Esse conjunto de terrores — fantásticos ou não — é acompanhado por uma produção que muito lembra Gorillaz e também a banda estadunidense de rap Clipping, que, tal como este álbum de Ogi, utiliza de um eletrônico experimental intenso e repleto de sonoridades metálicas e ecoantes para compor a atmosfera de tensão, ansiedade e urgência para sobreviver. Clipping vem há alguns anos dando o tom do que deve ser o horrocore na cena internacional de rap, construindo, por meio de rimas rápidas e beats angustiantes, cenários que misturam o terror da existência humana na modernidade com os clichês das ficções de horror e suspense. A semelhança estética e temática entre a banda gringa e o nosso cronista brasileiro é realmente grande e pode marcar um novo momento para o rap brasileiro, agora com mais um precedente para a expansão da criatividade lírica e de produção.
Vale a pena ouvir ALEATORIAMENTE?
Ogi nos apresenta algo pouco comum no rap brasileiro: horror core, ou seja, rap tematizado no gênero de terror. Alguns leitores mais mergulhados no podrão da música brasileira vão citar Patrick Horla como principal músico da cena a compor letras nesse sentido; todavia, Ogi entrega algo novo em mais de um sentido, pois seu terror não é mera exploração chocante da violência em estética. Não se trata aqui de uma pornografia do medo e do grotesco, mas de um sensível trabalho de lapdação lírica e instrumental daquilo que podemos chamar de terror do cotidiano.
O medo nesta obra é nada menos que o medo do outro, da outra, de nós mesmos. É o medo das consequências mortais de uma extenuante rotina na barriga da baleia (a cidade), onde nos esforçamos diariamente para não sermos digeridos pelo suco gástrico. Já um cânone do rap paulistano há mais de década, Ogi abre portas para novas experimentações surjam na nossa lírica mainstream. Se Exu permitir, os caminhos se abrirão e o álbum refrescará a mente do rapper médio para além da dicotomia: Ostentação (putaria, droga e grana) versus crítica social.
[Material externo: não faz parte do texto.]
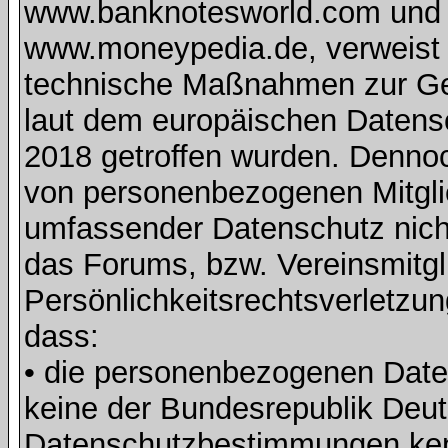
www.banknotesworld.com und d
www.moneypedia.de, verweist 
technische Maßnahmen zur Ge
laut dem europäischen Daten
2018 getroffen wurden. Dennoc
von personenbezogenen Mitglie
umfassender Datenschutz nich
das Forums, bzw. Vereinsmitgli
Persönlichkeitsrechtsverletzun
dass:
• die personenbezogenen Daten
keine der Bundesrepublik Deut
Datenschutzbestimmungen ke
Acreditamos que esteja evidente nossa admiração pelo trabalho produzido por Rodrigo Ogi. Mesmo em nossas primeiras audições, são muitas informações e conexões que podem ser feitas, mas para além disso, temos uma produção completa, bem desenvolvida e que novamente dá um passo adiante na carreira deste artista que se desenvolveu no rap e tem tudo para conquistar a música brasileira com ALEATORIAMENTE.